Exercise input Start Marker

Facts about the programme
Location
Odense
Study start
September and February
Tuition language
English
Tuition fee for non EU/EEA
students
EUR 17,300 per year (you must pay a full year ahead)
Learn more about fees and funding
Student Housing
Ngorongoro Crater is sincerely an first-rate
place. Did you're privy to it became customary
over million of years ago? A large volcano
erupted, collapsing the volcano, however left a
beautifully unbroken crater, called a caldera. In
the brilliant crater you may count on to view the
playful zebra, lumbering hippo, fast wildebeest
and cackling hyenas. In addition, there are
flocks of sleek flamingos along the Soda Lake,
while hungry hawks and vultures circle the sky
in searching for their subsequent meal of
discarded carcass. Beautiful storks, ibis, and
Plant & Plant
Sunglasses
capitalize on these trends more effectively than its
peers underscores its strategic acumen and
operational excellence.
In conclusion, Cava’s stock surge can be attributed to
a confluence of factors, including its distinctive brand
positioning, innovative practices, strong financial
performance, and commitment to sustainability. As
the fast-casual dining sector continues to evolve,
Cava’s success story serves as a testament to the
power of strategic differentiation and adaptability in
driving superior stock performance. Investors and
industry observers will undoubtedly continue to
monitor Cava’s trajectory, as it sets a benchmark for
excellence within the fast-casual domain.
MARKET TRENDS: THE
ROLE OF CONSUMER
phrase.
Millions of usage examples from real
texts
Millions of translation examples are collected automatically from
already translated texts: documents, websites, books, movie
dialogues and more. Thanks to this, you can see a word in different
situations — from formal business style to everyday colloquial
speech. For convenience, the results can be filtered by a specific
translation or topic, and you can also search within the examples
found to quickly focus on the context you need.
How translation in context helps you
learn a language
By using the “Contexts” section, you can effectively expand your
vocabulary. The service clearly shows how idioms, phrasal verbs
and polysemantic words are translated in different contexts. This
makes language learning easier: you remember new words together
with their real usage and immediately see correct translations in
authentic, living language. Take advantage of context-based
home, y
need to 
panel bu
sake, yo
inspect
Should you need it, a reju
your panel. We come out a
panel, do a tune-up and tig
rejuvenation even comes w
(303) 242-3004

Exercise input End Marker
Exercise input Start Marker

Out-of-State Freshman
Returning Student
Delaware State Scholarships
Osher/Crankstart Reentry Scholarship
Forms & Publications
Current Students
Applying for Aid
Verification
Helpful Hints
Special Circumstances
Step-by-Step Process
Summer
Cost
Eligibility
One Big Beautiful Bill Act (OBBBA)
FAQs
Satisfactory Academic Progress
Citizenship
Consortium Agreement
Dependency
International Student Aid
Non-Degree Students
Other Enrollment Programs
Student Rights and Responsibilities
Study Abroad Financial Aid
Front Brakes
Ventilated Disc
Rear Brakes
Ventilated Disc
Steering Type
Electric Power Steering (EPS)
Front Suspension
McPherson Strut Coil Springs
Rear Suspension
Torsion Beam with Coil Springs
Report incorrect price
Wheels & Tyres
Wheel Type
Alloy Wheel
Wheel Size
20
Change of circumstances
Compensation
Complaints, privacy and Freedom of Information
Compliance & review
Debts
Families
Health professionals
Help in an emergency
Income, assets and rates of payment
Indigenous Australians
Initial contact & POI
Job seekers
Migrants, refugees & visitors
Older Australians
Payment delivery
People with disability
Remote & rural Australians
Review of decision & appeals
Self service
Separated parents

Exercise input End Marker

All lines above from the one containing "authentic, living language." to the one containing "(303) 242-3004" must be repeated exactly, both lines included, and no others.

## Solution to this exercise
authentic, living language. Take advantage of context-based
home, y
need to 
panel bu
sake, yo
inspect
Should you need it, a reju
your panel. We come out a
panel, do a tune-up and tig
rejuvenation even comes w
(303) 242-3004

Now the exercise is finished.